### Data shown
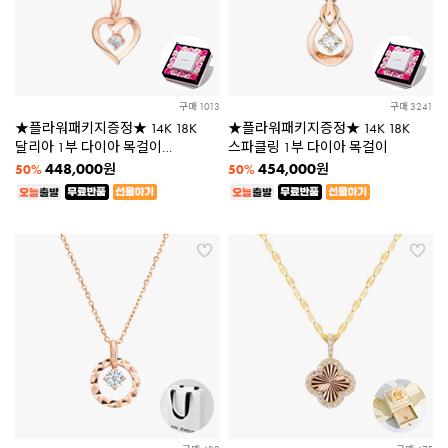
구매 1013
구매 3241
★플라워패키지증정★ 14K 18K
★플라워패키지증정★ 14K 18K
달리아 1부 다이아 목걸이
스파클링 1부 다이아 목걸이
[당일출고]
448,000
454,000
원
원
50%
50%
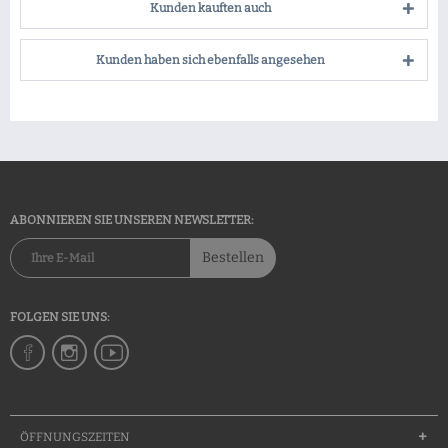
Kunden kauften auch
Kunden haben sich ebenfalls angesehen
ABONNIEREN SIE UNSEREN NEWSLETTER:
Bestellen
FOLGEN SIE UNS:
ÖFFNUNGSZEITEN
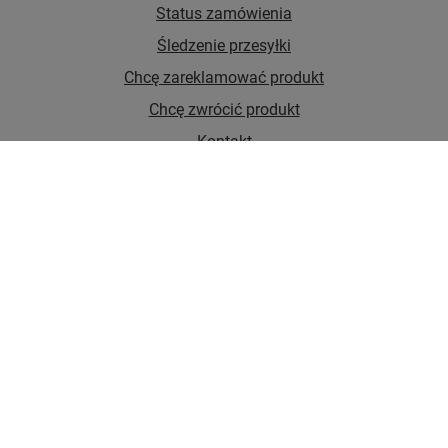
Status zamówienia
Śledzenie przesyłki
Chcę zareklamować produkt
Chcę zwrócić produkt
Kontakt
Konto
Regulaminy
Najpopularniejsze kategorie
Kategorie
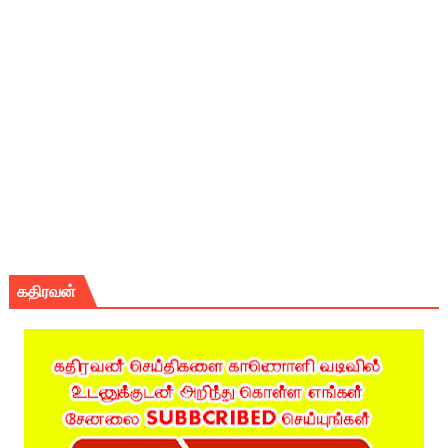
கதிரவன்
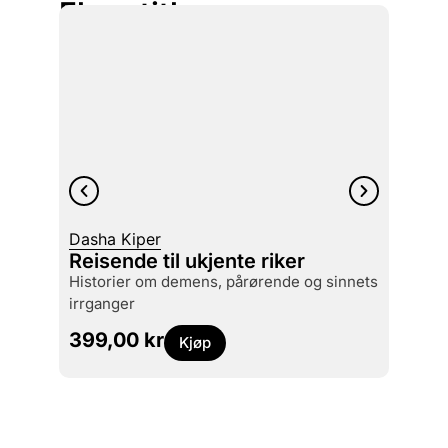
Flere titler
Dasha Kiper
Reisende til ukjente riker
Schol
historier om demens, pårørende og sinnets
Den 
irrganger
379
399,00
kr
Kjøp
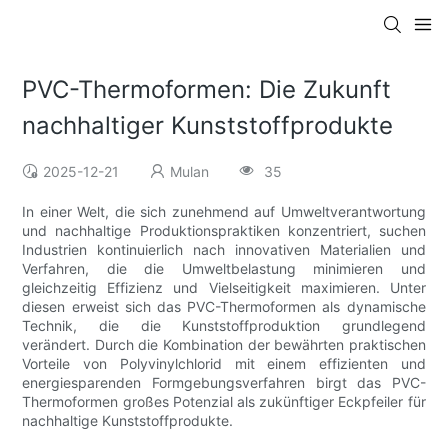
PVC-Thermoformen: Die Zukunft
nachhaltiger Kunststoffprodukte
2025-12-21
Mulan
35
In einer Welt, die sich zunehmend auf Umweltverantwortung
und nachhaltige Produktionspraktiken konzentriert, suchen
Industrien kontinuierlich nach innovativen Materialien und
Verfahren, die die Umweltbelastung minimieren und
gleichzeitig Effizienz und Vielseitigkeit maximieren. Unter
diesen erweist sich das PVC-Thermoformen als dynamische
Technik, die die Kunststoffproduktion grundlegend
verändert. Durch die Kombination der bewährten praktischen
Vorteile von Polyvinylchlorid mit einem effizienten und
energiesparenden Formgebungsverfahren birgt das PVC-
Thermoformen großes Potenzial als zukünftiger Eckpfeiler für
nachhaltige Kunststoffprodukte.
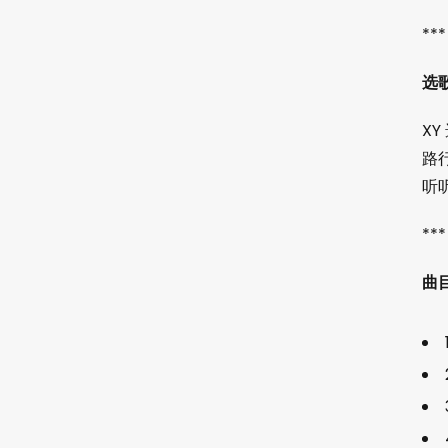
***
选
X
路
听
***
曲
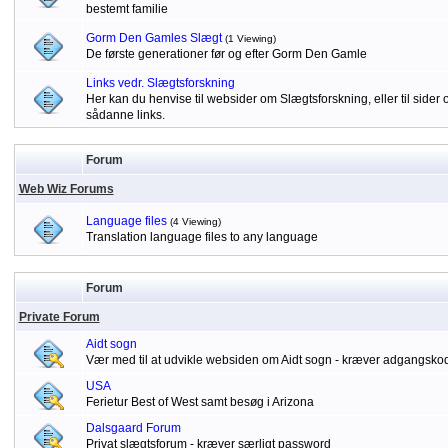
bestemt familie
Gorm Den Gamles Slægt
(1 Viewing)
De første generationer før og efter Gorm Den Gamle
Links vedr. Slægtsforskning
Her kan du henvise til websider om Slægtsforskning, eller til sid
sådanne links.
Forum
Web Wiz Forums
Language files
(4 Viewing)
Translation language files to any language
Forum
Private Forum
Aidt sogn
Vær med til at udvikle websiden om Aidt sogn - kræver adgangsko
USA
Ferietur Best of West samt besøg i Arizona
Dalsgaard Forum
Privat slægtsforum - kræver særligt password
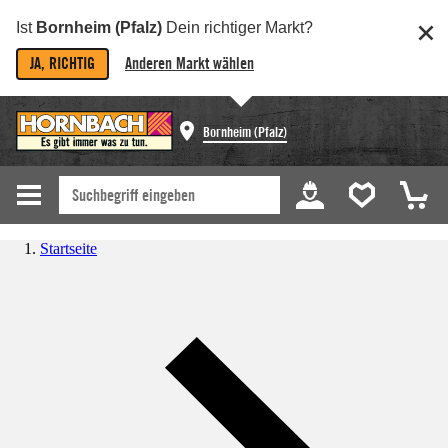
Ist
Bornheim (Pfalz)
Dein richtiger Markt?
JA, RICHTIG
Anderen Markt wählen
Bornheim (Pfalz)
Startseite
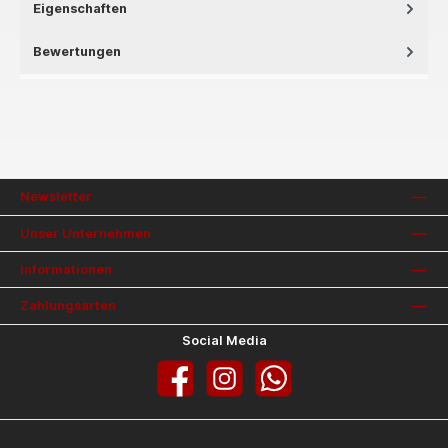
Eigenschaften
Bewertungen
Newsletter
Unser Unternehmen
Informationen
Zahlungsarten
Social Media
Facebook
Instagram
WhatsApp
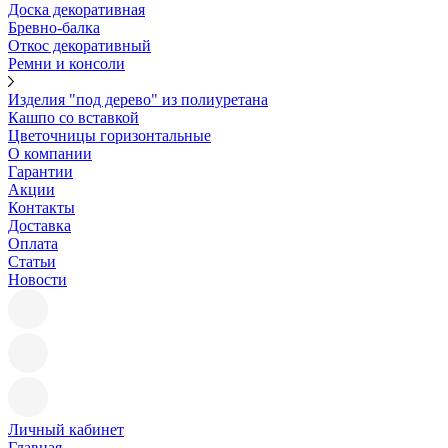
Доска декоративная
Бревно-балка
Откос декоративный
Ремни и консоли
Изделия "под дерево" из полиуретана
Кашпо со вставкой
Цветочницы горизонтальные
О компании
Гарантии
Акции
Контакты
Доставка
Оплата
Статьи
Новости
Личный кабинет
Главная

### Exercise goal
Your answer should be a single number: how many lines in the listing above contain "Thermoformen"?

### Solution to the problem
3